The days grew longer. Snow on the top of the mountains melted, and water trickling down the hills turned into rushing streams. The icicles on the sides of the roads grew shorter and shorter, then disappeared. The stream that ran in front of my cottage turned into a river.
    It was a sunny spring day when I headed out to find the Balli girls. I unfolded Mary’s directions and spread them out on the passenger seat. Beyond Pickens and Turkey Bone, I turned onto unpaved back roads. I steered to straddle muddy ruts and finally found the farm. A small handmade sign hanging on the fence read Balli.
    I waited in the car until a woman came out on the porch and calmed the barking German shepherd. She waved, signaled for me to come on in. I was nervous, just dropping in on people I had never met, and I wasn’t sure about the dog.

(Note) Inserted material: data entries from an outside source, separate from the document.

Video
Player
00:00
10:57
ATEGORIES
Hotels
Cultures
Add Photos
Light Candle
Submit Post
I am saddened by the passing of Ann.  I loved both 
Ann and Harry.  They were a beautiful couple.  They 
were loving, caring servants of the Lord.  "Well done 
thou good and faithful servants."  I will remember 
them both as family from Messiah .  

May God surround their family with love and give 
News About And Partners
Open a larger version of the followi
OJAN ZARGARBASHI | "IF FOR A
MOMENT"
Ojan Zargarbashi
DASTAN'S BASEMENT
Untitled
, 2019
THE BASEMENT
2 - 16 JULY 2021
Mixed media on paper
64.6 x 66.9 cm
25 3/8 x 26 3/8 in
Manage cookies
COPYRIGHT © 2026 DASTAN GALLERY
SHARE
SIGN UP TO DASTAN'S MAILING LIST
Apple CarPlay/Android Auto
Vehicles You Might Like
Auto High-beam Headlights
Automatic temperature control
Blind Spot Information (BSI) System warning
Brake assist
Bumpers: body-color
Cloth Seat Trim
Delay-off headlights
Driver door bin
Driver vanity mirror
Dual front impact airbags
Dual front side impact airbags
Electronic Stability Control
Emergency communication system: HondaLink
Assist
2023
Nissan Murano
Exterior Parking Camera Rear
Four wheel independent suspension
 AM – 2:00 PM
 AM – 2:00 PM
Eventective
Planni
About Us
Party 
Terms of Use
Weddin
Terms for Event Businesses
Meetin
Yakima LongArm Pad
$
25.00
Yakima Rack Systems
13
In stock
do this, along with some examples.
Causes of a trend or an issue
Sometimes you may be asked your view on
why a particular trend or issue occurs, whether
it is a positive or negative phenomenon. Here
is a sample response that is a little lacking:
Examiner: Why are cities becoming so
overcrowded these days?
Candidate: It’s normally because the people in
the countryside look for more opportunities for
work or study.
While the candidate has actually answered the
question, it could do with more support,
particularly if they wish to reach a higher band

    I went up to the door, and the woman introduced herself as Freda. She invited me inside, where two older women worked at a patchwork quilt stretched on a frame. The Balli girls at the quilt barely looked at me when they said hello. All three of them wore knit slacks and heavy sweaters, even though it was warm with the woodstove in the kitchen. Their hair was gray, and they had simple, short haircuts, all similar. It looked as if they might have taken turns cutting each other’s hair every now and then. The Balli girls looked sturdy enough, but I was surprised they were still doing farm work on their own. A small black-and-white television sat on a shelf in the corner across from where they were quilting. They were watching a soap opera, and the reception was so poor that all of the actors had shimmering shadows.

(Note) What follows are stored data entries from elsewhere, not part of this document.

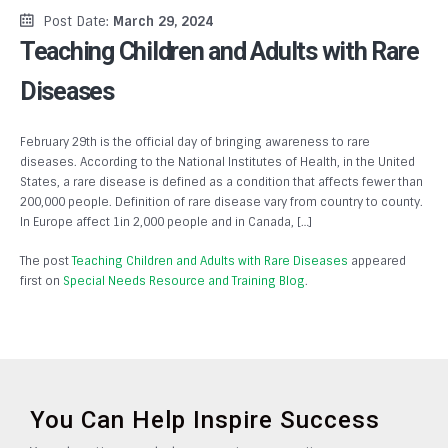
Post Date:
March 29, 2024
Teaching Children and Adults with Rare
Diseases
February 29th is the official day of bringing awareness to rare
diseases. According to the National Institutes of Health, in the United
States, a rare disease is defined as a condition that affects fewer than
200,000 people. Definition of rare disease vary from country to county.
In Europe affect 1in 2,000 people and in Canada, […]
The post
Teaching Children and Adults with Rare Diseases
appeared
first on
Special Needs Resource and Training Blog
.
You Can Help Inspire Success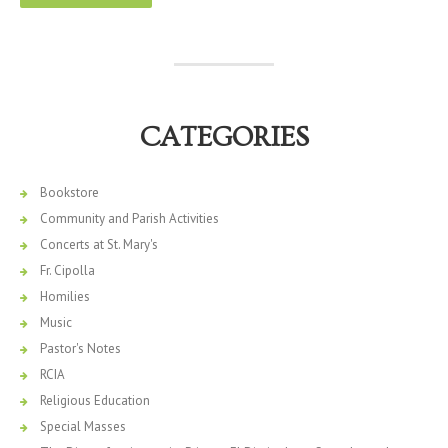
CATEGORIES
Bookstore
Community and Parish Activities
Concerts at St. Mary's
Fr. Cipolla
Homilies
Music
Pastor's Notes
RCIA
Religious Education
Special Masses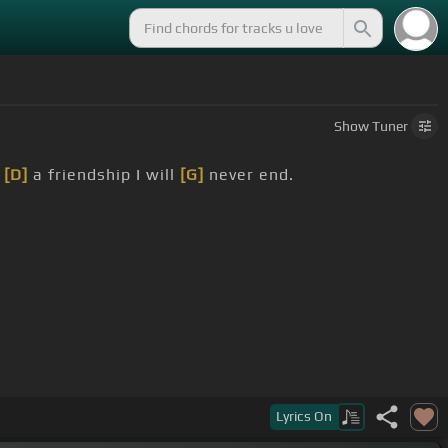
Show
Tuner
,
[D]
a friendship I will
[G]
never end.
.
]
it's never going.
Lyrics
On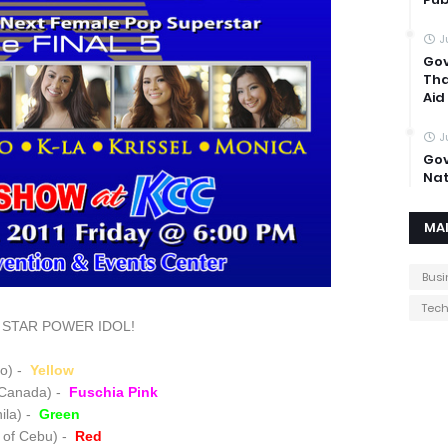
J
Gov
Tha
Aid
J
Gov
Nat
MA
Busi
Tec
ite STAR POWER IDOL!
ao) -
Yellow
 Canada) -
Fuschia Pink
ila) -
Green
 of Cebu) -
Red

    I glanced around the room at the furniture, which in another context might have been called antique. In that place it just felt like furniture.
    “How can we help you today?” Freda said.

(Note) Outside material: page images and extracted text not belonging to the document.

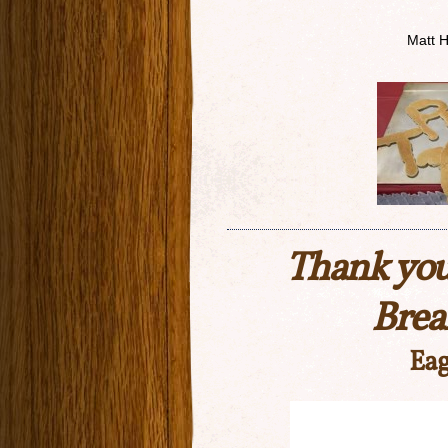
Matt 
Thank you
Brea
Eag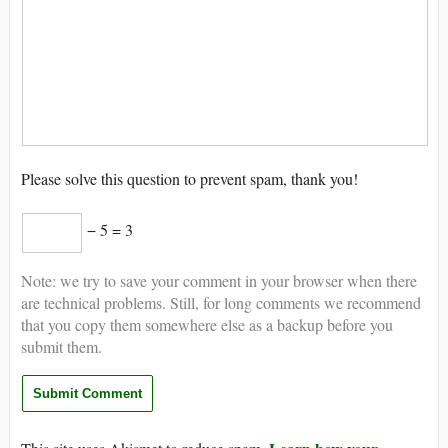
Please solve this question to prevent spam, thank you!
− 5 = 3
Note: we try to save your comment in your browser when there
are technical problems. Still, for long comments we recommend
that you copy them somewhere else as a backup before you
submit them.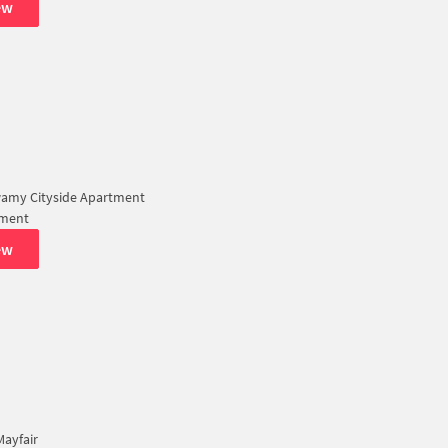
ew
amy Cityside Apartment
tment
ew
ayfair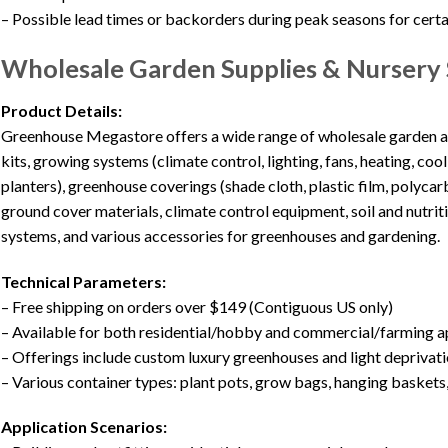
– Possible lead times or backorders during peak seasons for certa
Wholesale Garden Supplies & Nursery 
Product Details:
Greenhouse Megastore offers a wide range of wholesale garden an
kits, growing systems (climate control, lighting, fans, heating, coo
planters), greenhouse coverings (shade cloth, plastic film, polyca
ground cover materials, climate control equipment, soil and nutr
systems, and various accessories for greenhouses and gardening.
Technical Parameters:
– Free shipping on orders over $149 (Contiguous US only)
– Available for both residential/hobby and commercial/farming a
– Offerings include custom luxury greenhouses and light deprivat
– Various container types: plant pots, grow bags, hanging baskets,
Application Scenarios: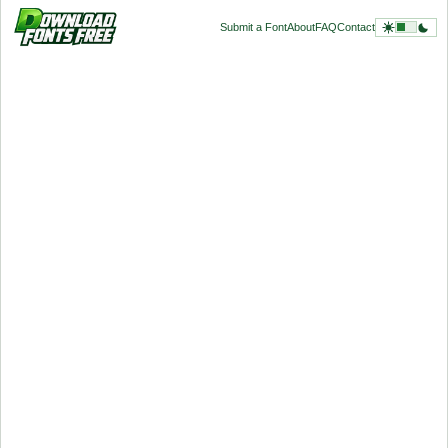
Submit a Font
About
FAQ
Contact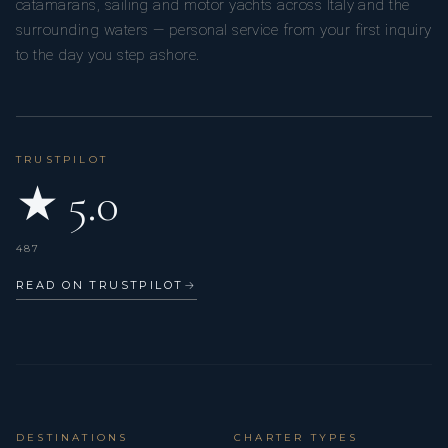
catamarans, sailing and motor yachts across Italy and the
surrounding waters — personal service from your first inquiry
to the day you step ashore.
TRUSTPILOT
★ 5.0
487
READ ON TRUSTPILOT
→
DESTINATIONS
CHARTER TYPES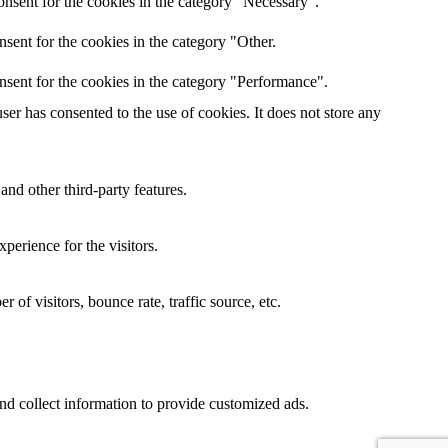
nsent for the cookies in the category "Necessary".
sent for the cookies in the category "Other.
nsent for the cookies in the category "Performance".
er has consented to the use of cookies. It does not store any
and other third-party features.
perience for the visitors.
of visitors, bounce rate, traffic source, etc.
nd collect information to provide customized ads.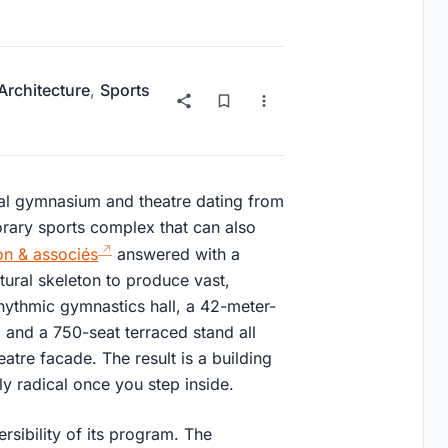
 Architecture
,
Sports
pal gymnasium and theatre dating from
rary sports complex that can also
n & associés
answered with a
ctural skeleton to produce vast,
rhythmic gymnastics hall, a 42-meter-
, and a 750-seat terraced stand all
atre facade. The result is a building
ly radical once you step inside.
rsibility of its program. The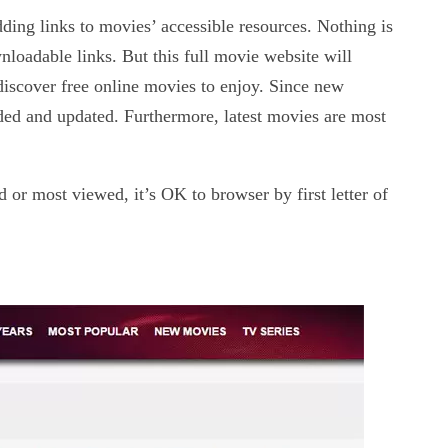
ding links to movies’ accessible resources. Nothing is
nloadable links. But this full movie website will
 discover free online movies to enjoy. Since new
ded and updated. Furthermore, latest movies are most
 or most viewed, it’s OK to browser by first letter of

    “I wondered if you have any cheese on hand,” I said. “Mary Zickefoose told me you sometimes sell it.”
    “We sure do. Started up making it again just last month. First ones are just getting ready. Come down here to the basement with me and pick one out.”
    I followed Freda down the steep basement stairs. She pulled the chain to turn on the light, a single bulb suspended from the rafter. A series of screened shelves hung from the ceiling.
    “The ones at that end are the oldest,” she said, pointing to the bottom shelf.
    The blocks of cheese were as big as loaves of bread, more cheese than I would usually eat in a year, but Freda didn’t offer to divide it, so I didn’t ask. I took the whole block, the oldest one she had. I knew that age was a good thing with cheese.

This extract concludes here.